Ainsi, il amène ses populations à contribuer (l’impôt est une contribution) au financement de sa politique agricole. Et au bout de 5 ans par exemple, cet Etat pourrait atteindre l’autosuffisance alimentaire et les 100 milliards pourraient ne plus quitter le pays, mais seraient distribués sous forme de revenus aux producteurs agricoles, ces derniers paieraient leurs salariés, lesquels salariés paieraient leurs dépenses de consommations et épargneraient certainement le reste de leurs revenus, et ainsi ils contribueraient au financement de l’économie. Au même moment, l’autre Etat serait toujours dans le statu quo et pire encore, si l’Etat aurait baissé les prix du riz par une subvention ou une renonciation aux taxes, le consommateur pourrait utiliser ses économies sur ce bien, pour acheter un autre bien moins important. Ceci pour dire qu’à priori, on ne peut pas juger de la justesse des politiques.
En effet, quand on préconise la baisse des prix, il faudrait également – entre autres choses – des mesures d’accompagnement pour que le citoyen ne « gaspille » pas les économies réalisées.
Donnons un autre exemple. A la fin de son second mandat, le président Bush père avait préconisé ce que l’on appelle une politique de relance par la demande. En effet, il avait décidé de baisser les impôts, ainsi les Américains auraient eu plus de revenus, et ils les auraient dépensés, dans ce cas les entreprises seraient obligées d’accroître leurs offres et pour ce faire, elles seraient obligées de faire de nouveaux recrutements, et les nouvelles recrues auraient consommé leurs salaires et ainsi on aurait eu ce qu’on appelle dans la théorie économique, un cercle vertueux.

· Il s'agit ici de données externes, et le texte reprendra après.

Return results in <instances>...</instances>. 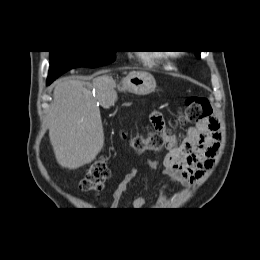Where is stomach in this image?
I'll list each match as a JSON object with an SVG mask.
<instances>
[{
  "label": "stomach",
  "instance_id": "0dacf381",
  "mask_svg": "<svg viewBox=\"0 0 260 260\" xmlns=\"http://www.w3.org/2000/svg\"><path fill=\"white\" fill-rule=\"evenodd\" d=\"M156 89V81L154 77L146 72L137 74L130 73L123 81L119 90L128 91L135 95H148Z\"/></svg>",
  "mask_w": 260,
  "mask_h": 260
}]
</instances>
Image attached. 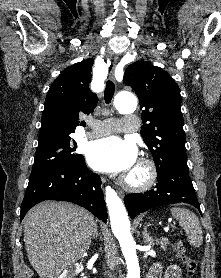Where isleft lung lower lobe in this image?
Masks as SVG:
<instances>
[{
	"instance_id": "0a47b994",
	"label": "left lung lower lobe",
	"mask_w": 221,
	"mask_h": 278,
	"mask_svg": "<svg viewBox=\"0 0 221 278\" xmlns=\"http://www.w3.org/2000/svg\"><path fill=\"white\" fill-rule=\"evenodd\" d=\"M157 176L154 190L125 196L124 203L131 218L151 208L174 203H187L200 210L187 162H175Z\"/></svg>"
}]
</instances>
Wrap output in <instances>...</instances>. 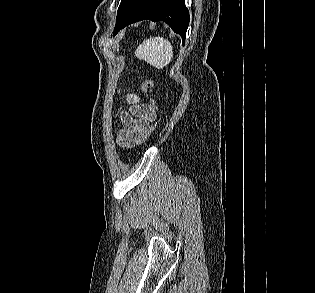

Mais puisqu’aux États-Unis les gens ne sont pas paresseux, deux économistes avaient commandité des sondages pour savoir si les Américains aller épargner ou consommer leur surplus de revenus. Ainsi, 49% des Américains interrogés avaient déclaré qu’ils n’allaient pas changer leur habitude de consommation et qu’ils comptaient épargner leurs surplus de revenus. Voilà le comportement des Américains qui faussent les prévisions des analystes de la Maison Blanche. C’est pourquoi dans l’analyse économique, on pose assez souvent comme postulat, ceterus paribus (si toutes choses étant égales par ailleurs, c’est-à-dire si tout se passe comme on le prévoit). Donc arrêtons de faire croire aux Sénégalais qu’une baisse des prix est synonyme de mieux être des populations. Du moins, ce n’est pas de la science économique. C’est peut-être l’avis de certains. Nous avons évité d’aborder cette question sous l’autre angle.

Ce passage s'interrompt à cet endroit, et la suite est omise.